The ensemble smoother with multiple data assimilation (ES-MDA) has gained much attention as a powerful tool for history matching problems. Previous studies showed that it could provide both a good match of data and estimates of model parameters. In the original ES-MDA formulation, the number of data assimilation and covariance inflation factors are determined in advance. Selecting them in a decreasing order may improve the final results. Moreover, recent studies propose some theoretical and practical methods to select inflation factors based on the discrepancy principle. This work aims to introduce a new method for generating the data covariance inflation factors for ES-MDA. In the new method, the first inflation factor is generated using a Levenberg–Marquardt regularizing scheme. The last inflation factor is set by a parameter that limits its magnitude, computed using the singular values of the dimensionless sensitivity matrix estimated from the prior ensemble. As a result, the method computes the correct number of data assimilations that produces inflation factors such that the sum of their inverse is equal to one, as required by ES-MDA. It is shown through a synthetic two-dimensional water flooding history matching problem that the proposed methodology achieves both better model parameter match and data match with a smaller number of assimilations than the methods available in the literature.

Introduction

Ensemble-based methods have become a very popular approach for history matching problems. Their easy implementation and providing both a good match of observed data and a reasonable estimate of model parameters must be the reason for their popularity (Oliver et al., 2008). Also, they do not require to compute any derivative to determine the sensitivity matrix. The Ensemble Kalman Filter (EnKF) (Evensen, 2003) might be the most famous ensemble-based method, with a large number of published researches (Coutinho et al., 2010, Chen and Oliver, 2010, Emerick and Reynolds, 2011). However, EnKF assimilates data sequentially in time, which may result in high computational cost. In practical reservoir simulation applications, the simulator needs to be restarted at every time step, which may increase time consumption (Emerick and Reynolds, 2013a).
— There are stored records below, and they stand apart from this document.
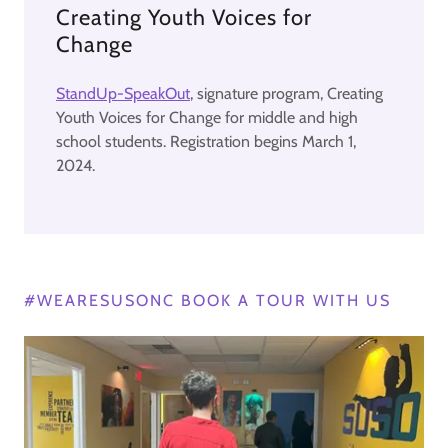
Creating Youth Voices for
Change
StandUp-SpeakOut
, signature program, Creating
Youth Voices for Change for middle and high
school students. Registration begins March 1,
2024.
#WEARESUSONC BOOK A TOUR WITH US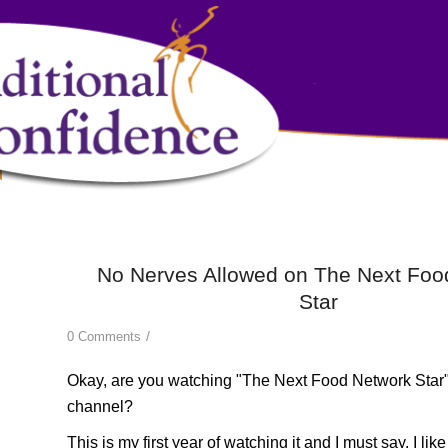
No Nerves Allowed on The Next Foo
Star
/
0 Comments
Okay, are you watching
"The Next Food Network Star
channel?
This is my first year of watching it and I must say, I lik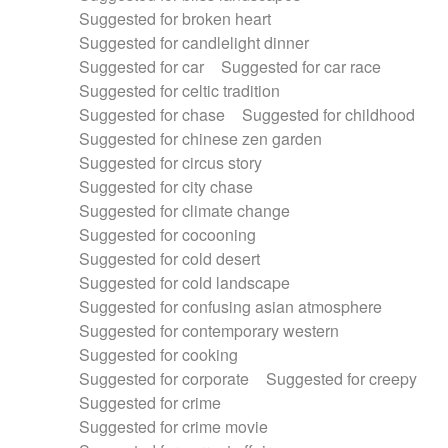
Suggested for broken heart
Suggested for candlelight dinner
Suggested for car
Suggested for car race
Suggested for celtic tradition
Suggested for chase
Suggested for childhood
Suggested for chinese zen garden
Suggested for circus story
Suggested for city chase
Suggested for climate change
Suggested for cocooning
Suggested for cold desert
Suggested for cold landscape
Suggested for confusing asian atmosphere
Suggested for contemporary western
Suggested for cooking
Suggested for corporate
Suggested for creepy
Suggested for crime
Suggested for crime movie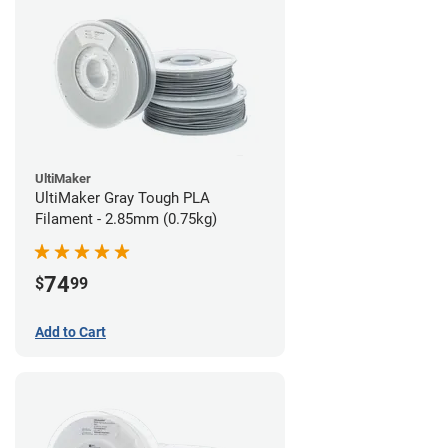
UltiMaker
UltiMaker Gray Tough PLA
Filament - 2.85mm (0.75kg)
74
$
99
Add to Cart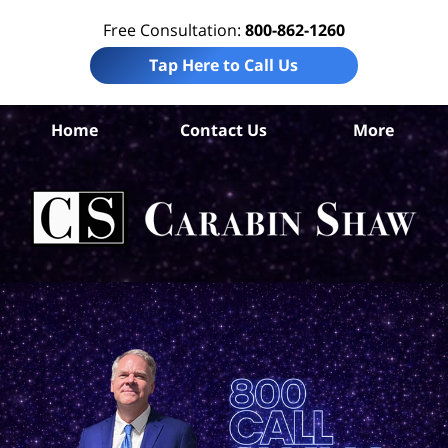
Free Consultation:
800-862-1260
Tap Here to Call Us
Home
Contact Us
More
Com
Ca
van Leeuwen and Evensen (1996) proposed the Ensemble Smoother (ES), which updates the vector of model parameters only once by running the simulator from time zero until the end of the historical period. Both EnKF and ES try to characterize the posterior probability density function by estimating the first two statistical moments (Rafiee and Reynolds, 2017, Oliver et al., 2008). Nevertheless, the single update computed by ES seems to be unable to provide a good match of data as well as acceptable model parameters estimates (Emerick and Reynolds, 2013b). It can be reinforced by the study of Reynolds et al. (2006), which proves that applying EnKF, at each time step, and, consequently, ES, is similar to a full-step Gauss–Newton method (Nocedal and Wright, 2006) using an average sensitivity matrix estimated from the prior ensemble, which has been proven to be ineffective to produce satisfactory results (Shiranji and Emerick, 2016).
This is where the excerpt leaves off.